What the task asks ->
From the data that follows, copy every line with the string "Sumut".

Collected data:
------------------------------------------------------------------------
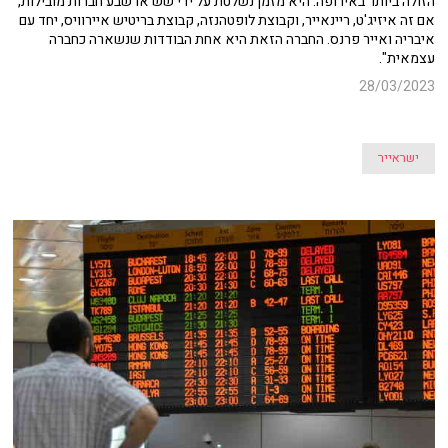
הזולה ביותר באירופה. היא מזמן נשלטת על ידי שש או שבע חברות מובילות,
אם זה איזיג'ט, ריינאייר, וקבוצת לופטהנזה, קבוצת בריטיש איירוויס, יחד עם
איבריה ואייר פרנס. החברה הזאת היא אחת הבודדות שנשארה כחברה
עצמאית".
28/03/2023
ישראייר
------------------------------------------------------------------------
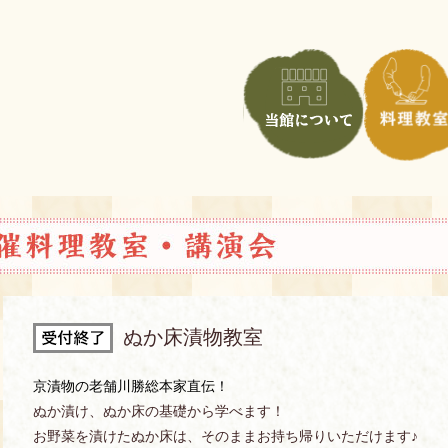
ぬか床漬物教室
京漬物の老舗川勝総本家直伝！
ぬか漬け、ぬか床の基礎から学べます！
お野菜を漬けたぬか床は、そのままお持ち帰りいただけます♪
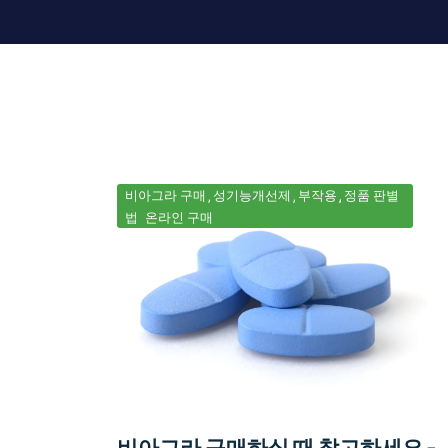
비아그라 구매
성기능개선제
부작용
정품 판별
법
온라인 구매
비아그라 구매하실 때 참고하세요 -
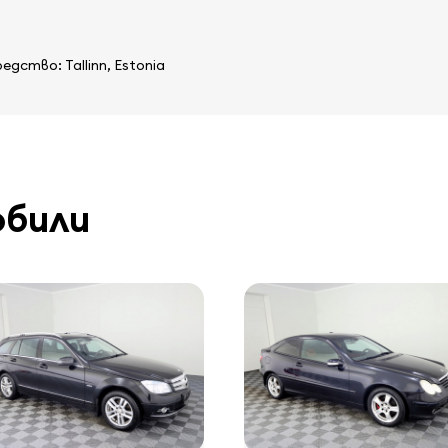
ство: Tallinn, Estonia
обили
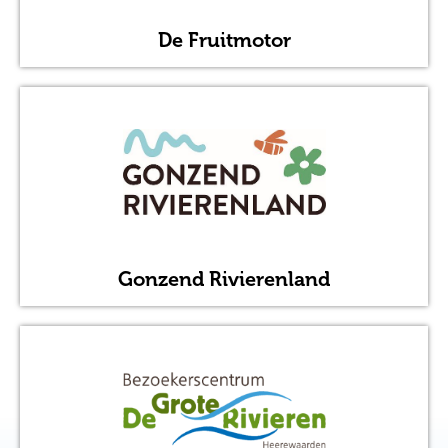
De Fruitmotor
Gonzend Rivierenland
------------------------------------------------------------------------
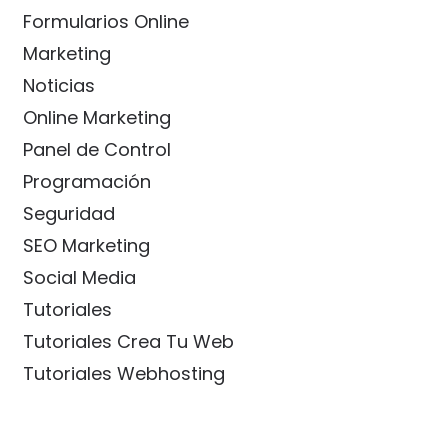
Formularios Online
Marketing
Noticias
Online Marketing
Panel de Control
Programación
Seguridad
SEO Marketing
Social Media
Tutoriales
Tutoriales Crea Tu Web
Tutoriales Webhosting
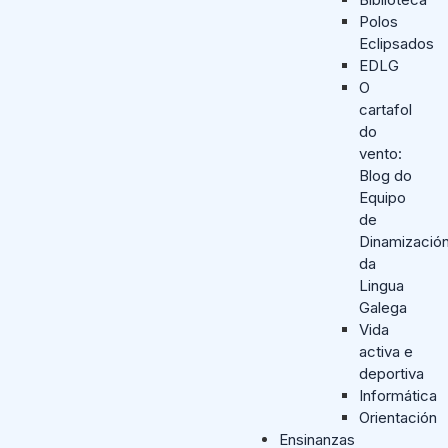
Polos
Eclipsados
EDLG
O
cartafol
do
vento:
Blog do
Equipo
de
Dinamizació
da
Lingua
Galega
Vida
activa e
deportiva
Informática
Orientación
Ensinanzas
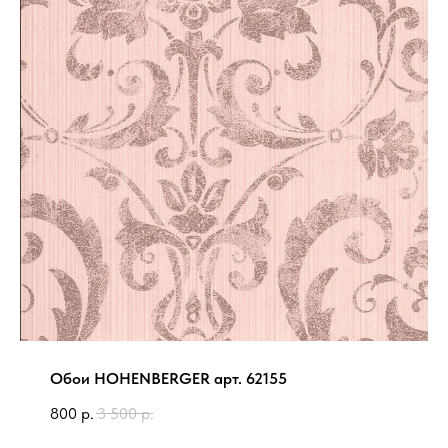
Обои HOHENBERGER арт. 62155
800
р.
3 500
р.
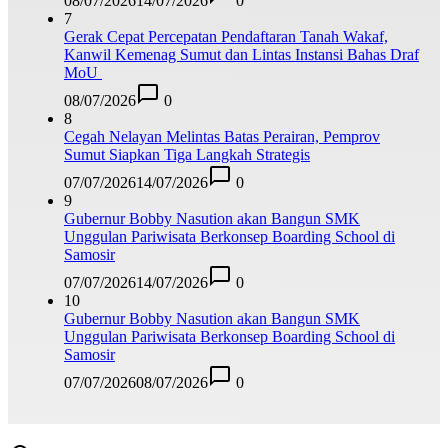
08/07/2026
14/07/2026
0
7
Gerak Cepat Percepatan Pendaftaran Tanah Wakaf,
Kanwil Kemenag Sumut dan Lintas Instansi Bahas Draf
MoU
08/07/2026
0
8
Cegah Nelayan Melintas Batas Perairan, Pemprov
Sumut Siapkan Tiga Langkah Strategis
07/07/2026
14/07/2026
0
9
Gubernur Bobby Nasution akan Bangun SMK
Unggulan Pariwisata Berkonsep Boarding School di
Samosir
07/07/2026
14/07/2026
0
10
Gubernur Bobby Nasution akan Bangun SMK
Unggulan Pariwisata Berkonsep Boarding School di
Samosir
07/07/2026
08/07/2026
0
------------------------------------------------------------------------
Written solution ->
Kanwil Kemenag Sumut dan Lintas Instansi Bahas Draf
Sumut Siapkan Tiga Langkah Strategis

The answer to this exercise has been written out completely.